§ **Assigned task**
In the records below, one line contains "sários para". Print that line and every line after it exactly, down to the final one.

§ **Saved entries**
▼▼▼

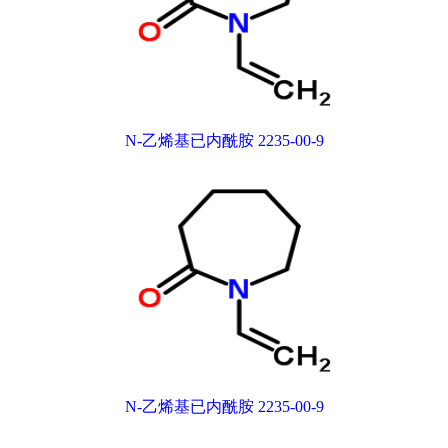
N-乙烯基已内酰胺 2235-00-9
N-乙烯基已内酰胺 2235-00-9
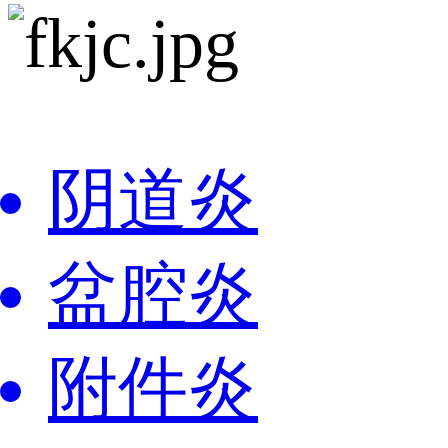
阴道炎
盆腔炎
附件炎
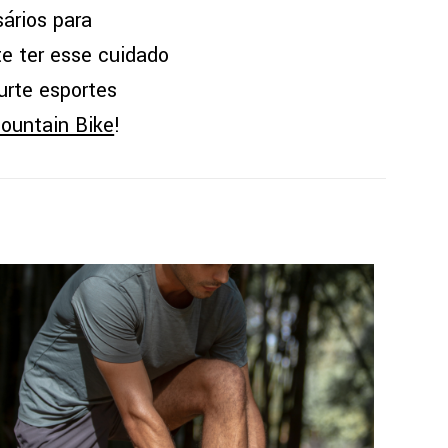
sários para
e ter esse cuidado
urte esportes
Mountain Bike
!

▲▲▲

§ **Written answer**
sários para
e ter esse cuidado
urte esportes
Mountain Bike
!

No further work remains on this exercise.